NOT A ROOF OVER ( IF YOU MEAN ANOTHER LAYER OF SHINGLES ON TOP) ENTIRE ROOF STRIPPED NEW TAR PAPER NEW MOISTURE BARRIER AND ORIGINAL ROOF ON HOUSE ONLY LASTED 18 YRS. wE REPLACED THAT 2-4 YRS LATER THAT WE SHOULD HAVE.I HAVE HAD MORE THAN ONE ROOFING CONTRACTOR LOOK AT IT AND THEY ALL SAY THINGS LOOK OK.'

THANKS
DAVE


----------



## the roofing god

THE PROBLEM WITH THE CERTAINTEEDS IN YOUR AREA WAS THAT THEY WERE ORGANIC BASED,I have seen the same thing in Indiana with the organics,Up here in NY ,most of them are fiberglass base rather than the organic base because the same thing happens to shingles with organic base

I believe last" Consumer Report" roofing testing listed Tamko Heritage as the best,And I tend to agree


----------



## the roofing god

btw ,the certainteed fiberglass have no problems at all here either,but all the organics seem to crap out in 10-12 years,unless the roof is shaded,and then it can last longer


----------



## racebum

i live in the same state as the op and just bought some landmarks last month. most definitely fiberglass. do they still make organic shingles?


----------



## the roofing god

some do,Although a lot of mfgr`s are avoiding it today,they are better used in colder climates,also why they last longer with shaded roofs-I believe BP,AND iko make some organic metric shingles they sell in Canada,while they are starting to introduce the fiberglass here now.
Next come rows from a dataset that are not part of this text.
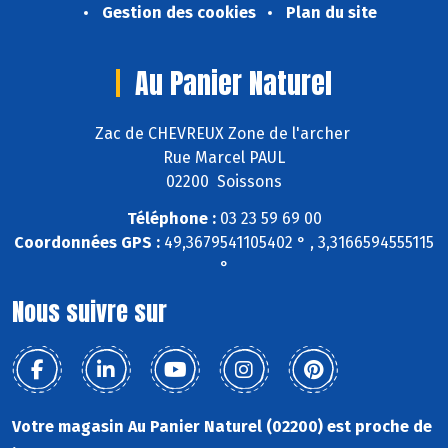
Gestion des cookies
Plan du site
Au Panier Naturel
Zac de CHEVREUX Zone de l'archer
Rue Marcel PAUL
02200 Soissons
Téléphone :
03 23 59 69 00
Coordonnées GPS :
49,3679541105402 ° , 3,3166594555115
°
Nous suivre sur
Votre magasin Au Panier Naturel (02200) est proche de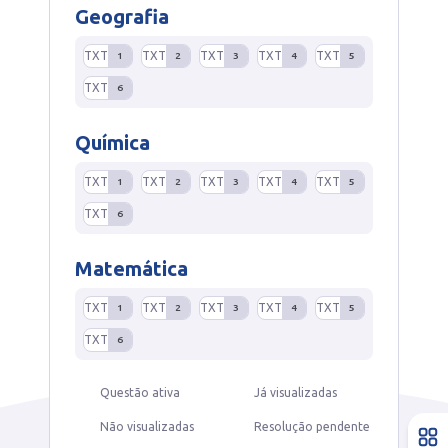
Geografia
TXT
TXT
TXT
TXT
TXT
1
2
3
4
5
TXT
6
Química
TXT
TXT
TXT
TXT
TXT
1
2
3
4
5
TXT
6
Matemática
TXT
TXT
TXT
TXT
TXT
1
2
3
4
5
TXT
6
Questão ativa
Já visualizadas
Não visualizadas
Resolução pendente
Also its been my experience that roofs laid over another do not last as long as others as the extra layer eliminates breathing,As a result the condensation can become trapped,and rot the plywood from underneath,good soffit to ridge venting can help deal with this problem,but not completely


----------



## bcdemon

Both Certainteed and Malarkey have a 1.5" nailing area for roofs under 21/12.
This gives the installer more nailing room, other brands only give you a chalk line. Misplaced nails can/will void manufacturers warranty.

I myself like Cartainteed Landmarks, going to put 40yr on my own roof. GAF seem to lose a lot of granules in the package alone.
As far as OC Durations, I'm not a fan of that continuous line of sealant tar on the bottom of the shingle. This solid line leaves no room for air to get in, meaning any moisture that can get in, will stay.


----------